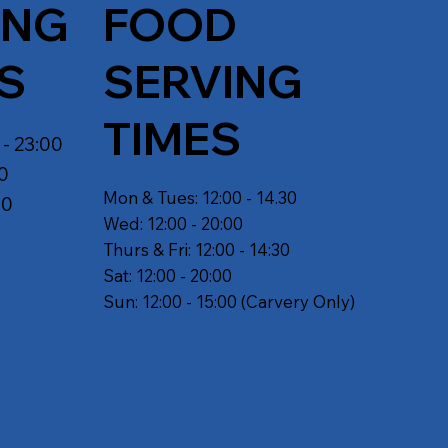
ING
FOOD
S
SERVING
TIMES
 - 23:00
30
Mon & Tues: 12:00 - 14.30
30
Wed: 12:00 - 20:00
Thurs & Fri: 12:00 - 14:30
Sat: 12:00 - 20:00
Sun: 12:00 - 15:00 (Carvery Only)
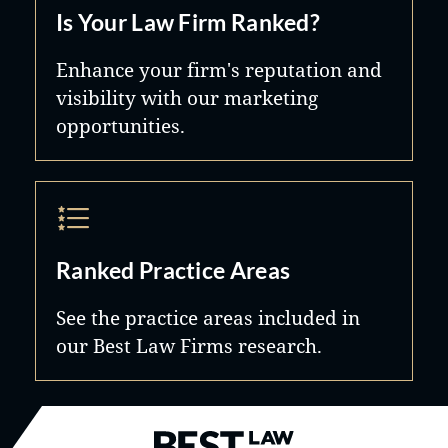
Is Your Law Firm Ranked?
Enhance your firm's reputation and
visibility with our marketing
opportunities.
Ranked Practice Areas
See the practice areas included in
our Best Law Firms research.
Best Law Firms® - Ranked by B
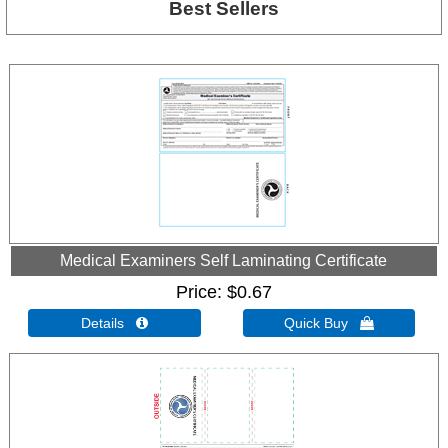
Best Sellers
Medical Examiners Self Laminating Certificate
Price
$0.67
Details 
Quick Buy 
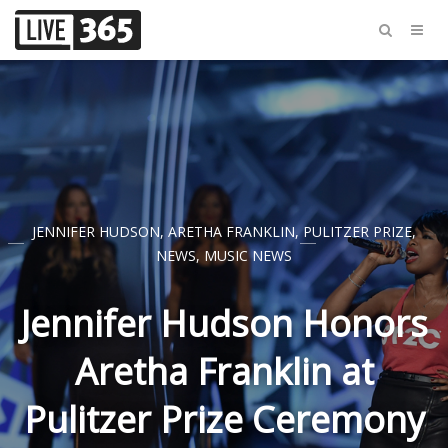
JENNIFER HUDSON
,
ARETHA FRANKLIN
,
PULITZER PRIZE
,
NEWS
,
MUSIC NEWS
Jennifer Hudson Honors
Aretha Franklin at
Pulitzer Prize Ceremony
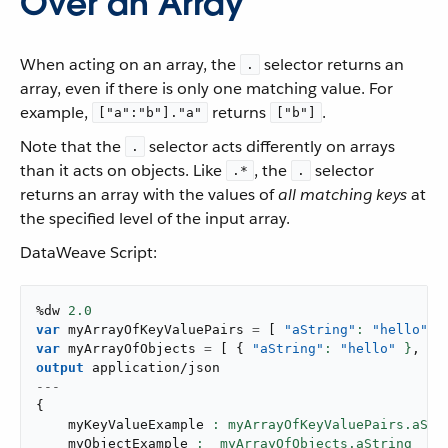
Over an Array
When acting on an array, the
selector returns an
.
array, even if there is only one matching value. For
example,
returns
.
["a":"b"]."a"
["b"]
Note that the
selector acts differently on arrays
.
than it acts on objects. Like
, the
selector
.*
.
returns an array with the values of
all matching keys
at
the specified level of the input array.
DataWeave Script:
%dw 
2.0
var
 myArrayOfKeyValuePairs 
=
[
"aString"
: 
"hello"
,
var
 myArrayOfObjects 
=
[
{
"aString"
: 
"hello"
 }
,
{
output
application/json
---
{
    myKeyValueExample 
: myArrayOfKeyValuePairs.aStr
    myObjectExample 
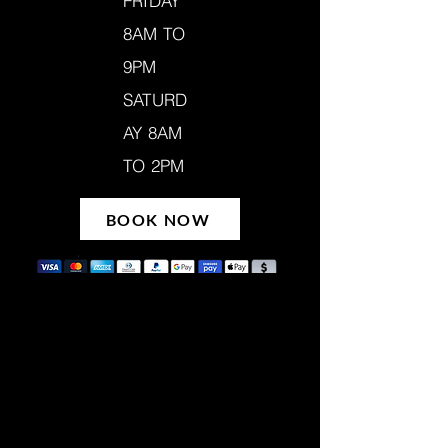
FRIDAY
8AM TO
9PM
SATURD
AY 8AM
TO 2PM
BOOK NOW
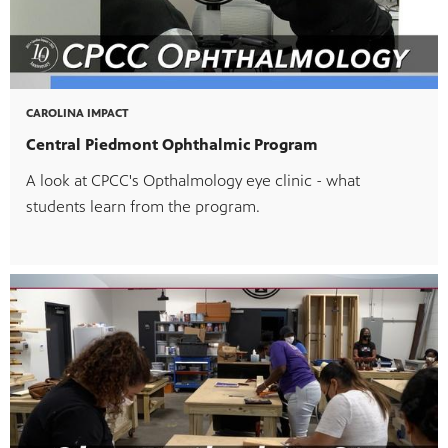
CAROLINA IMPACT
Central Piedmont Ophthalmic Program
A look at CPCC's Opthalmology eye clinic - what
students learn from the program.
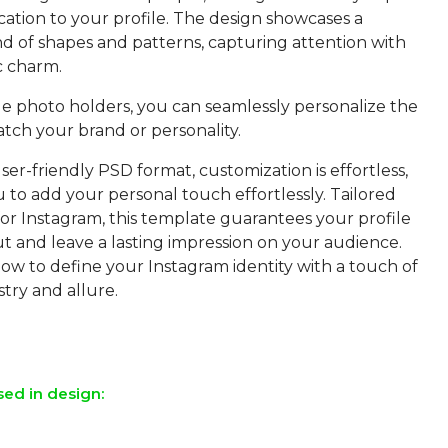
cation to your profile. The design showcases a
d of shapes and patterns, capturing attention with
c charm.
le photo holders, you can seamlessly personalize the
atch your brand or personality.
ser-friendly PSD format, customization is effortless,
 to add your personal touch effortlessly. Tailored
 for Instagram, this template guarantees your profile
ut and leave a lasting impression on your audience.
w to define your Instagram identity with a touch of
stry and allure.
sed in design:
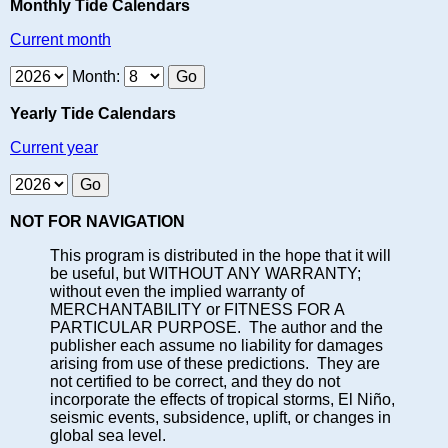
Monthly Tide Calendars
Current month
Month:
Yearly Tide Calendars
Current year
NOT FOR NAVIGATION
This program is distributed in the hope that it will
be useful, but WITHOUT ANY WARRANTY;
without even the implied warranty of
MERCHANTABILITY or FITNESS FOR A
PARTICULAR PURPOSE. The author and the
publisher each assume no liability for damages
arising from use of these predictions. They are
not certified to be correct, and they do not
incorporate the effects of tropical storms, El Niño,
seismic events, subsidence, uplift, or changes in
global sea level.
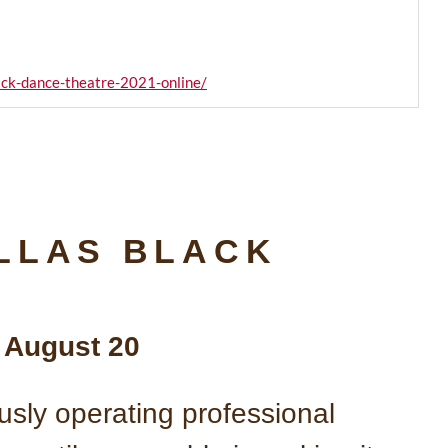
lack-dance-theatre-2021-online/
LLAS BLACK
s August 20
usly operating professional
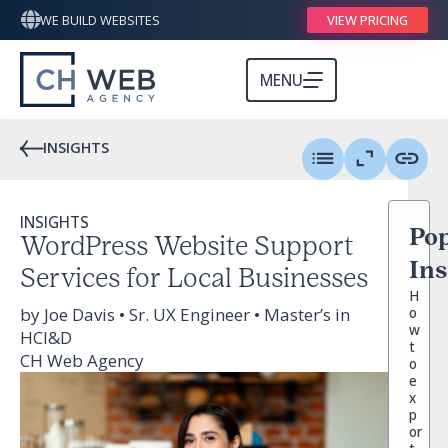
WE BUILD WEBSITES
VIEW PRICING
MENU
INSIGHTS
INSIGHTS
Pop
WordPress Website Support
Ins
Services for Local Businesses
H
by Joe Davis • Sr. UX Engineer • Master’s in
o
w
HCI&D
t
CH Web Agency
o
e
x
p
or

==

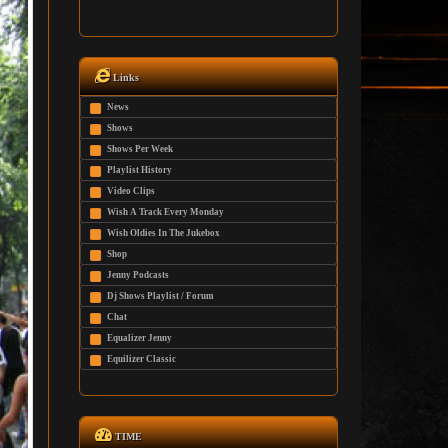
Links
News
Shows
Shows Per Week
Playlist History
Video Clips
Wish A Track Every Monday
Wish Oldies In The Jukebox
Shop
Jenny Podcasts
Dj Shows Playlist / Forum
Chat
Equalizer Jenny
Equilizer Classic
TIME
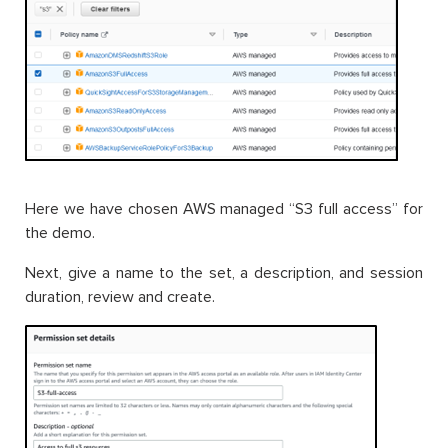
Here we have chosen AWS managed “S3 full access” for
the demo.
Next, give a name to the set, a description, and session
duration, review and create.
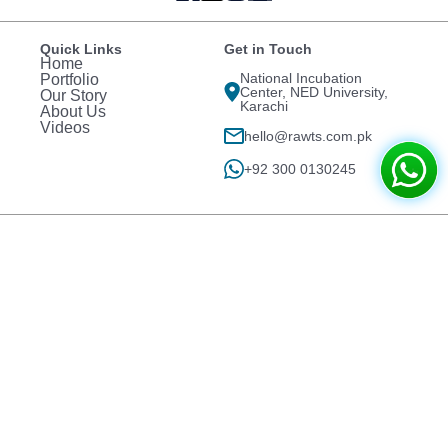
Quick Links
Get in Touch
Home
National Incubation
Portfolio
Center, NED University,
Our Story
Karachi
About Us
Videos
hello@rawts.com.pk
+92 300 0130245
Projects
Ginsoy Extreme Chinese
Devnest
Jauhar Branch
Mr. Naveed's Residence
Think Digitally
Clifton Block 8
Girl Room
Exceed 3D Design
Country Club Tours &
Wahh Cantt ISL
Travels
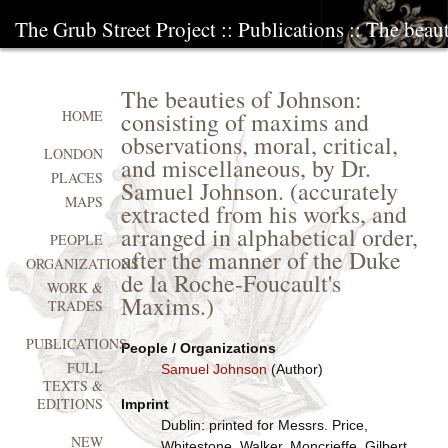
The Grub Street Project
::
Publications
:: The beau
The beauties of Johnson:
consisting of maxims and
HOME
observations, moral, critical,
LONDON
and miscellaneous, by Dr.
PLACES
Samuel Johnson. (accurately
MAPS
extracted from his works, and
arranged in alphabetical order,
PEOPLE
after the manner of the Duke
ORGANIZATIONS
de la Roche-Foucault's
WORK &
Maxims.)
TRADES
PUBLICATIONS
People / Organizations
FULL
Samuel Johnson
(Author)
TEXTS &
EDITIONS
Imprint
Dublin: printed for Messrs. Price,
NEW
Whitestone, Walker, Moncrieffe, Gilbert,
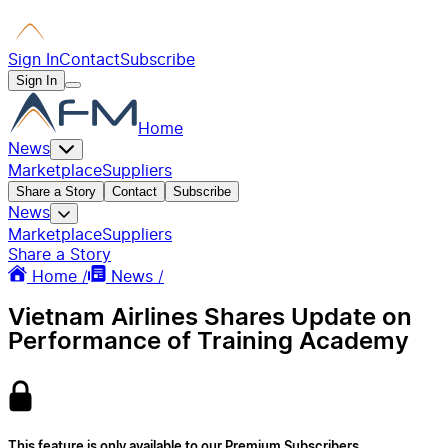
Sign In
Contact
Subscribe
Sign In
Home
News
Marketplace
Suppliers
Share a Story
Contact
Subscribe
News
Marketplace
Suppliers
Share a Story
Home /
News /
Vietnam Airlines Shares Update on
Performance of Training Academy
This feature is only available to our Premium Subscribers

--

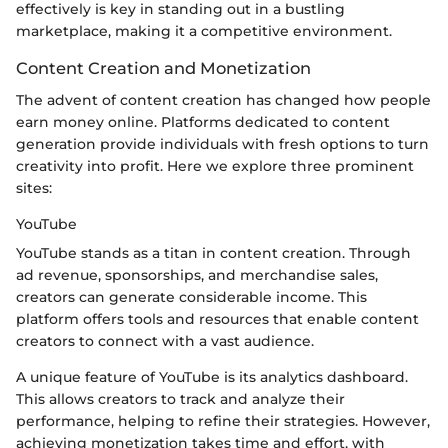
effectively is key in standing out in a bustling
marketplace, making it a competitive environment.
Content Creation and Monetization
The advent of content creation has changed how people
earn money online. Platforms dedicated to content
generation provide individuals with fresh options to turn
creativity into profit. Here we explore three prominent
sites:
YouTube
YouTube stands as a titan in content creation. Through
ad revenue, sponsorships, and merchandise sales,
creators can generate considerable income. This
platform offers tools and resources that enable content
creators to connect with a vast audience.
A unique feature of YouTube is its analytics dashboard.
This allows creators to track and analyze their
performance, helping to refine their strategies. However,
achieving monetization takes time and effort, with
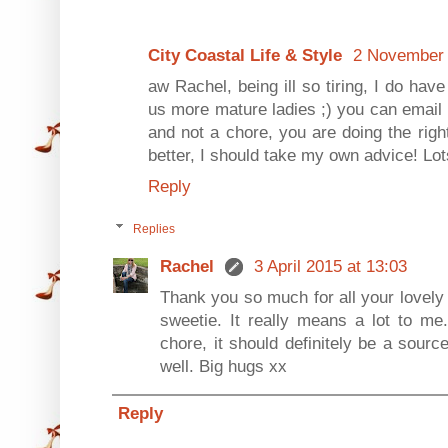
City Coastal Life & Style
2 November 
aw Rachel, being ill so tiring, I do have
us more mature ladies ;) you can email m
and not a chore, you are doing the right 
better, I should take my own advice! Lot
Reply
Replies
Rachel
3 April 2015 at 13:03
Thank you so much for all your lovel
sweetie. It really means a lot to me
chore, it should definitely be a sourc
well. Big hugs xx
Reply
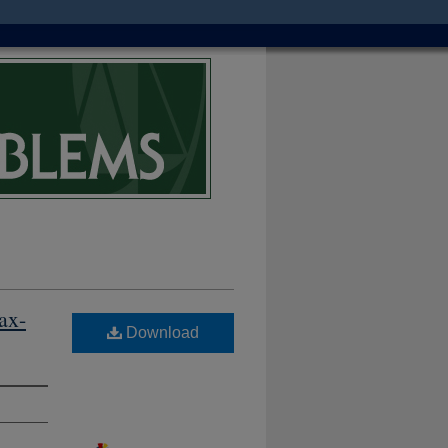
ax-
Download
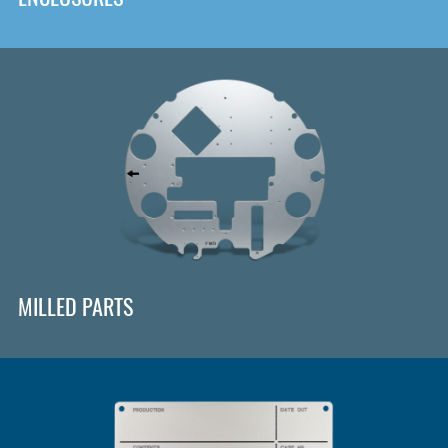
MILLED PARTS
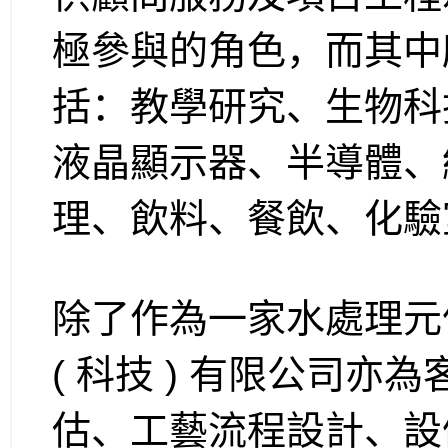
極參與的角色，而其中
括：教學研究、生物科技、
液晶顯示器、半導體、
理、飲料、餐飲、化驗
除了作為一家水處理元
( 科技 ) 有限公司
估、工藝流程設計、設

- [Exercise]
Write down how many lines in the data contain "acts". Add nothing else.

- [Response area]
2